— INSTRUCTIONS TO FOLLOW —
Take the line that contains "Shipping and Returns (560, 977)" and each one after it through the last line below, and retype them exactly. Leave out the pictures.

— RECORDS SUPPLIED —
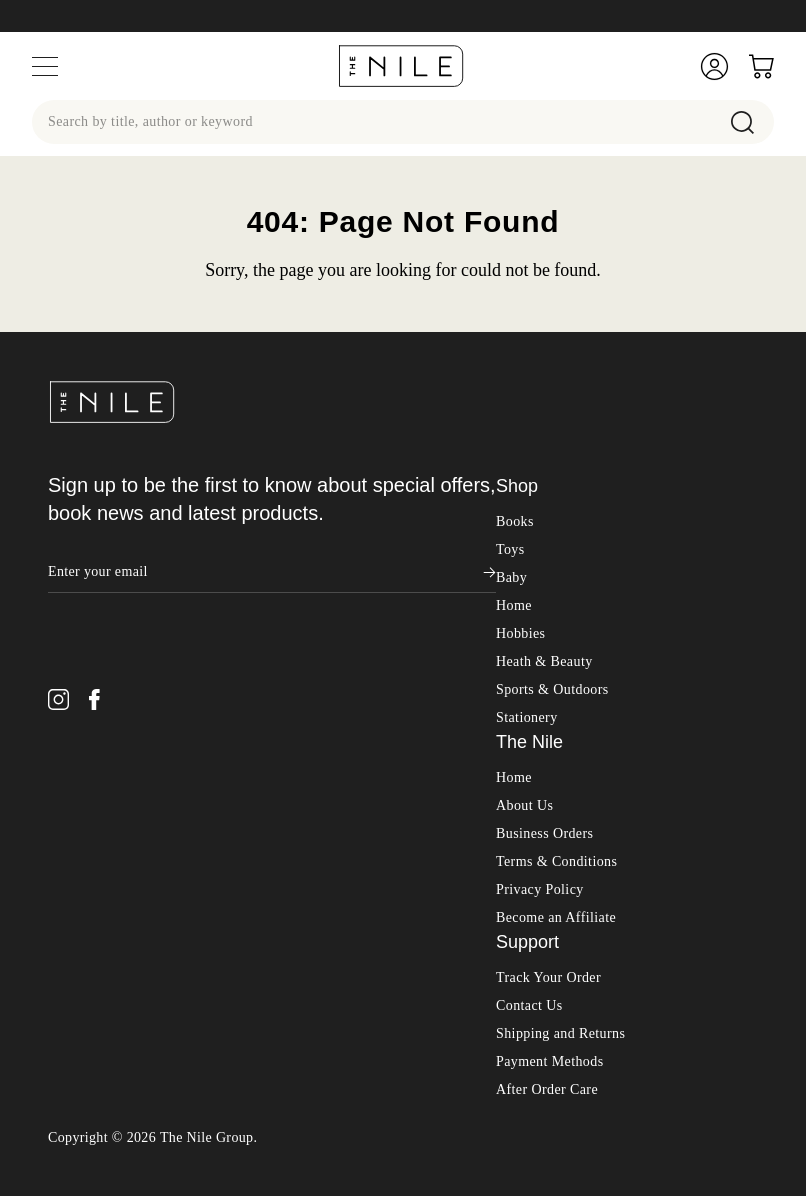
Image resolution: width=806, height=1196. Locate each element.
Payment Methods (550, 1005)
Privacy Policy (540, 833)
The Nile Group (207, 1081)
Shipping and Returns (560, 977)
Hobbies (520, 577)
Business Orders (544, 777)
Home (514, 549)
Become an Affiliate (556, 861)
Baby (511, 521)
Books (515, 465)
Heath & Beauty (544, 605)
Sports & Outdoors (552, 633)
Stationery (527, 661)
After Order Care (547, 1033)
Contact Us (529, 949)
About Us (524, 749)
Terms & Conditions (556, 805)
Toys (510, 493)
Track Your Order (548, 921)
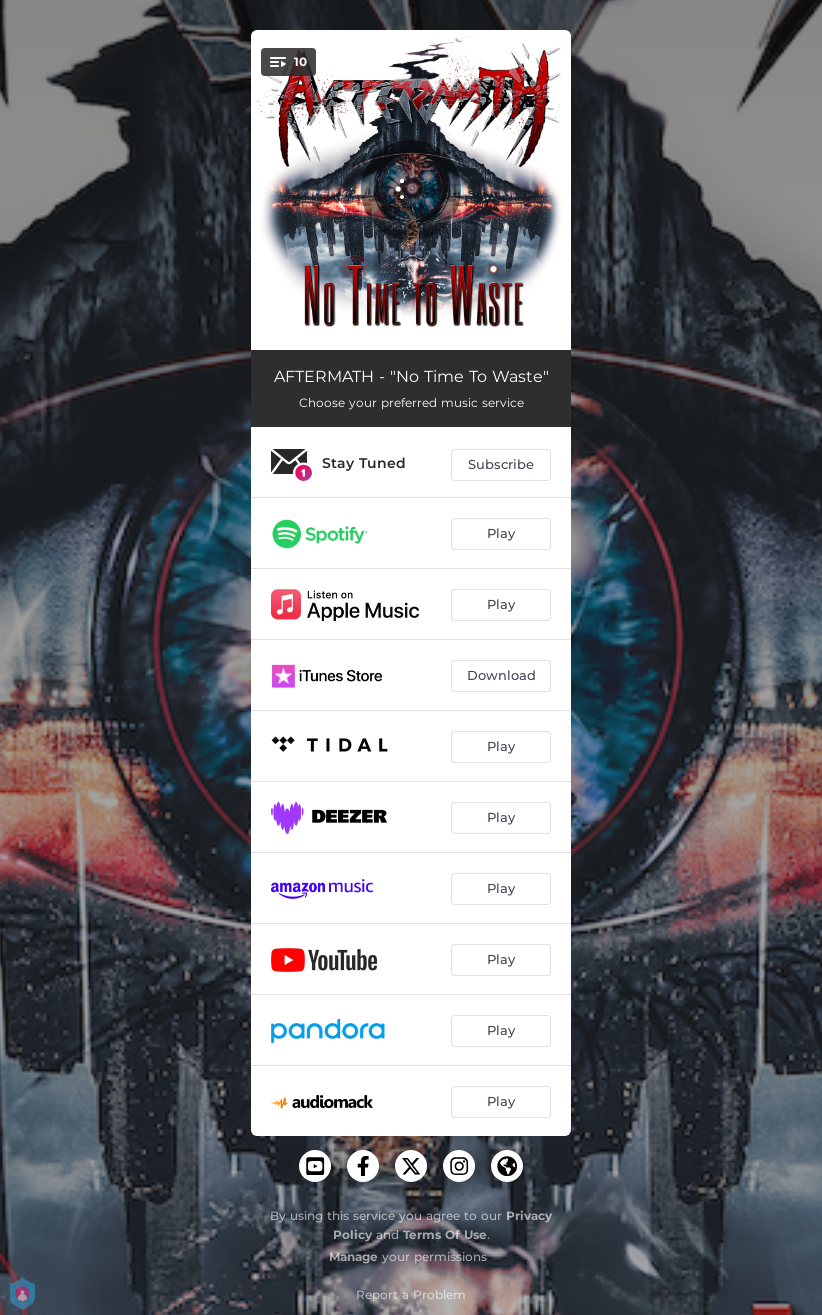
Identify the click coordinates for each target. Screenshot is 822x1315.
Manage (353, 1256)
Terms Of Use (445, 1234)
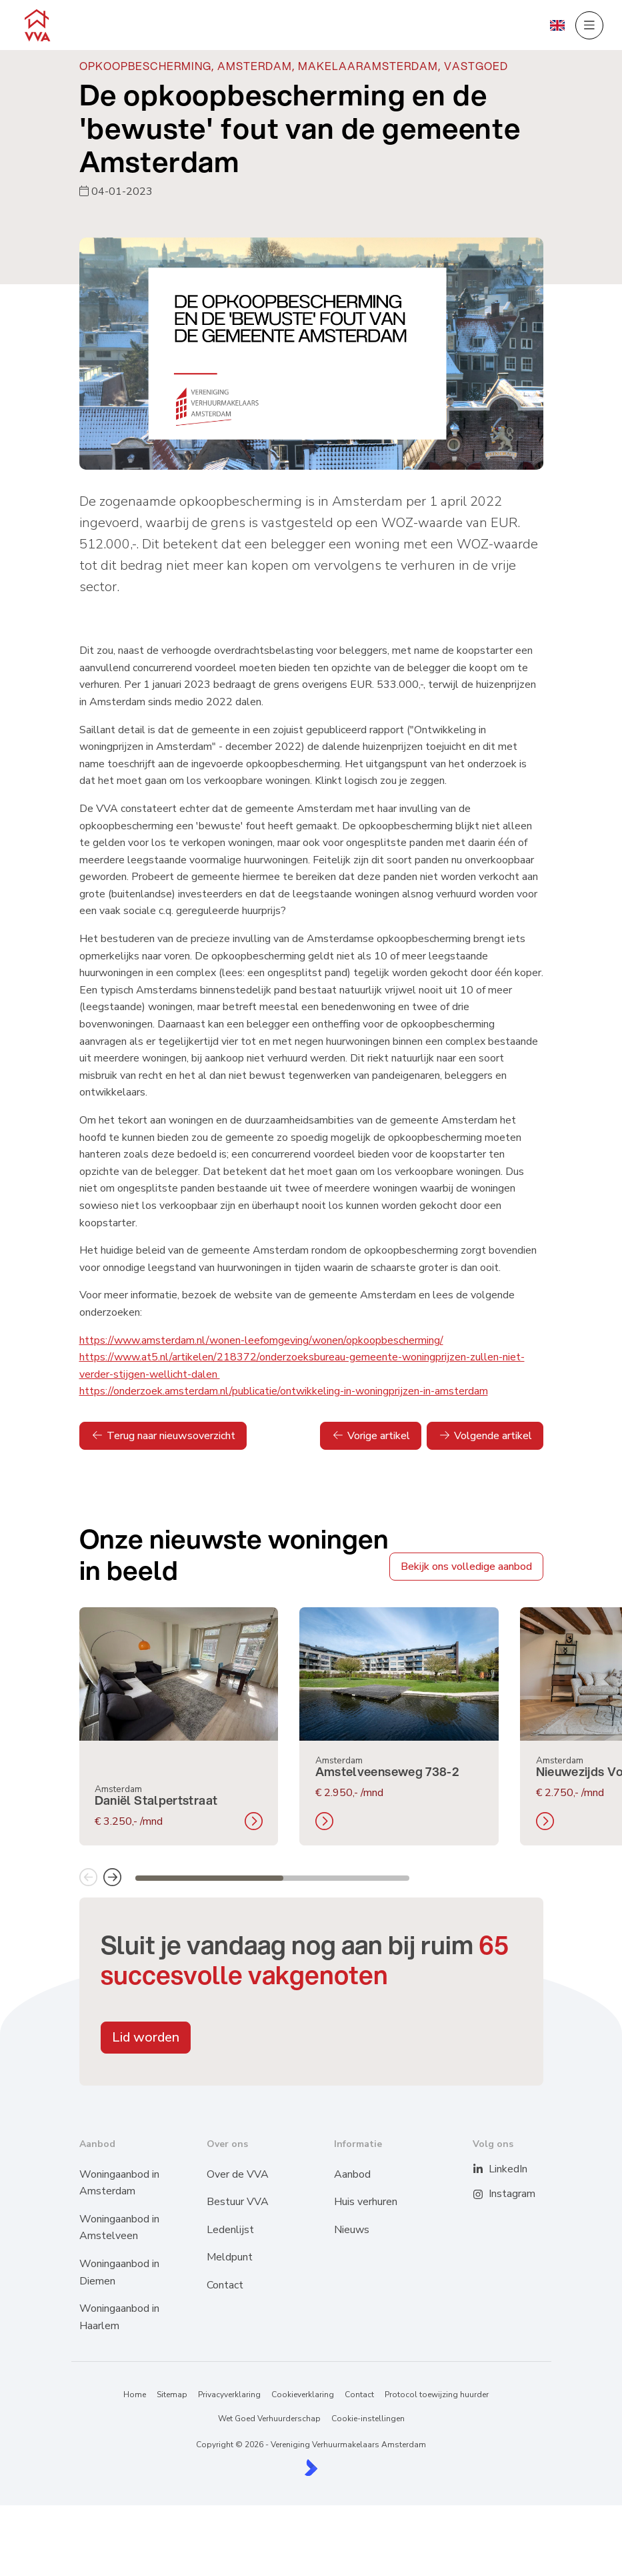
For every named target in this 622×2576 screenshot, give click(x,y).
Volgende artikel (485, 1435)
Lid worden (145, 2037)
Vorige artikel (370, 1435)
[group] (179, 1726)
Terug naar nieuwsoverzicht (163, 1435)
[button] (88, 1878)
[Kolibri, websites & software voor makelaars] (311, 2467)
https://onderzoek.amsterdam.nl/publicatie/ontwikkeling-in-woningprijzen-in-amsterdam (283, 1391)
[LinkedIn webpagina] (486, 2169)
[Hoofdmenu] (589, 25)
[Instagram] (486, 2194)
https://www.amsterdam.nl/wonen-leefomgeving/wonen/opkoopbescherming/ (261, 1340)
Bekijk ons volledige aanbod (466, 1566)
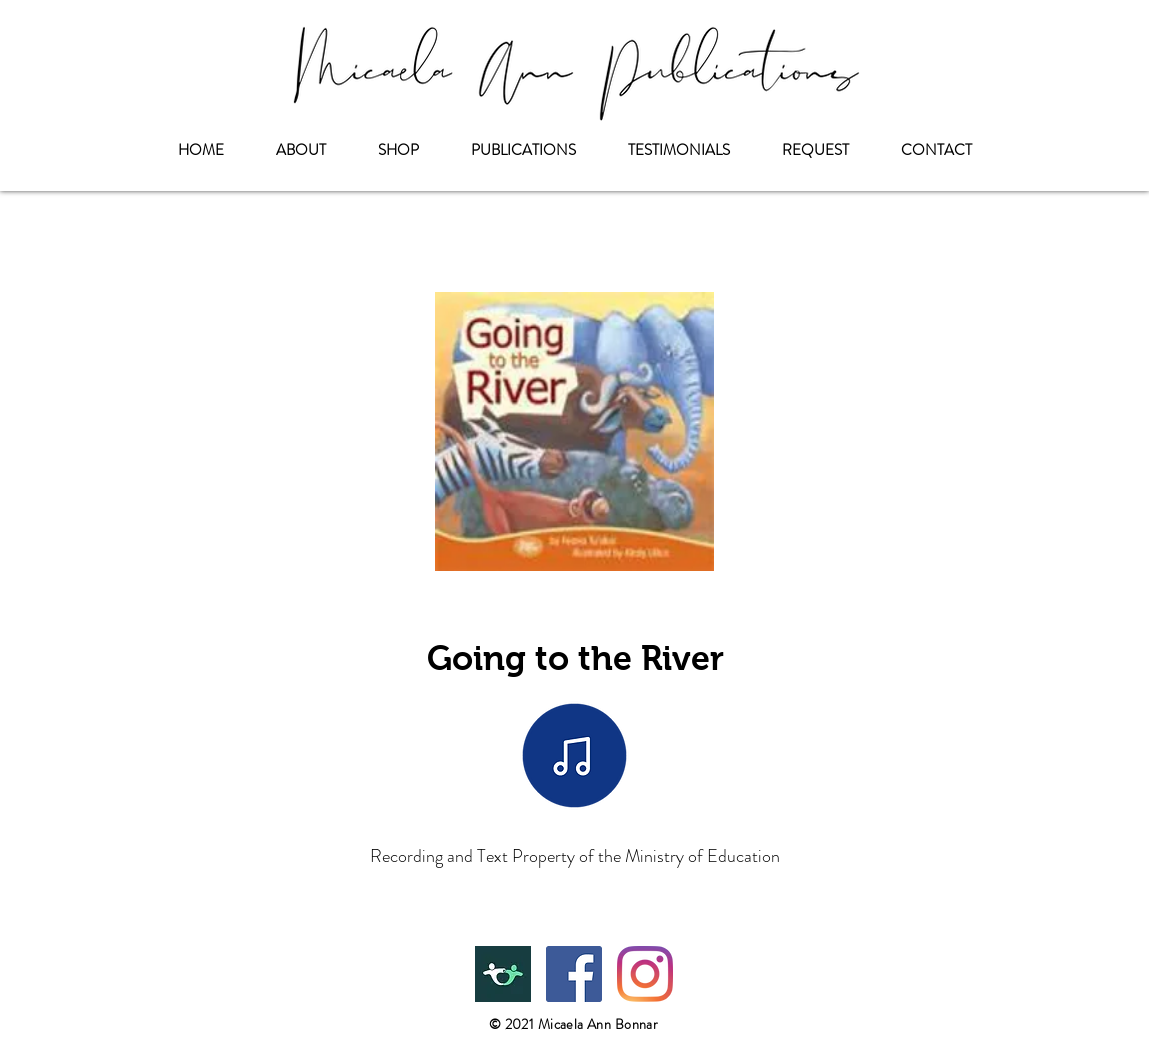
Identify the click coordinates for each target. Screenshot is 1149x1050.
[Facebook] (574, 974)
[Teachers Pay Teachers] (503, 974)
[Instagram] (645, 974)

— TASK RESPONSE —
Shipping and Returns (560, 977)
Hobbies (520, 577)
Business Orders (544, 777)
Home (514, 549)
Become an Affiliate (556, 861)
Baby (511, 521)
Books (515, 465)
Heath & Beauty (544, 605)
Sports & Outdoors (552, 633)
Stationery (527, 661)
After Order Care (547, 1033)
Contact Us (529, 949)
About Us (524, 749)
Terms & Conditions (556, 805)
Toys (510, 493)
Track Your Order (548, 921)
Identify the click coordinates for each target. Screenshot is 822x1315.
Manage (353, 1256)
Terms Of Use (445, 1234)
For every named target in this 622×2576 screenshot, give click(x,y).
Volgende artikel (485, 1435)
Lid worden (145, 2037)
Vorige artikel (370, 1435)
[group] (179, 1726)
Terug naar nieuwsoverzicht (163, 1435)
[button] (88, 1878)
[Kolibri, websites & software voor makelaars] (311, 2467)
https://onderzoek.amsterdam.nl/publicatie/ontwikkeling-in-woningprijzen-in-amsterdam (283, 1391)
[LinkedIn webpagina] (486, 2169)
[Hoofdmenu] (589, 25)
[Instagram] (486, 2194)
https://www.amsterdam.nl/wonen-leefomgeving/wonen/opkoopbescherming/ (261, 1340)
Bekijk ons volledige aanbod (466, 1566)
Identify the click coordinates for each target. Screenshot is 1149x1050.
[Facebook] (574, 974)
[Teachers Pay Teachers] (503, 974)
[Instagram] (645, 974)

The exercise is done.